In his epic work Birds of America, John James Audubon rhapsodizes about the courtship and shared incubation of ospreys in a manner most wonderfully anthropomorphic:

"[During the breeding season]....The males are seen playing through the air amongst themselves, chasing each other in sport, or sailing by the side or after the female which they have selected, uttering cries of joy and exultation, alighting on the branches of the tree on which their last year's nest is yet seen remaining, and doubtless congratulating each other on finding their home again.....The male assists in incubation, during the continuance of which the one bird supplies the other with food, although each in turn goes in quest of some for itself.
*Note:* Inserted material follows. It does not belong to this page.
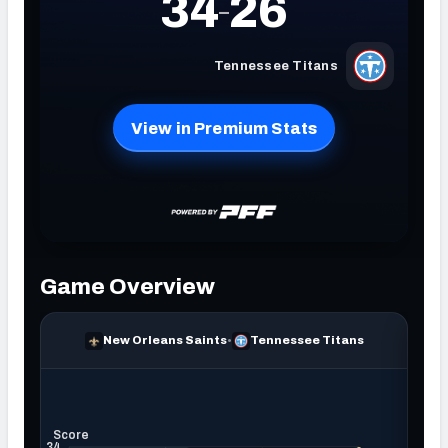
NFC SOUTH
NFC WEST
At such times the male bird is now and then observed rising to an immense height in the air, over the spot where his mate is seated....

When the Fish Hawk has attained its utmost elevation, which is sometimes such that the eye can no longer perceive him, he utters a loud shriek, and dives smoothly on half-extended wings towards his nest. But before he reaches it, he is seen to expand his wings and tail, and in this manner he glides towards his beloved female, in a beautifully curved line. The female partially raises herself from her eggs, emits a low cry, resumes her former posture, and her delighted partner flies off to the sea, to seek a favourite fish for her whom he loves."

I think the Ballard birds are an old married couple by  now; they'd probably just order in fish-and-chips from the local Red Mill if they  had cell phones instead of engaging in volatile public displays of affection. Either way, I'm looking forward to their return in the spring.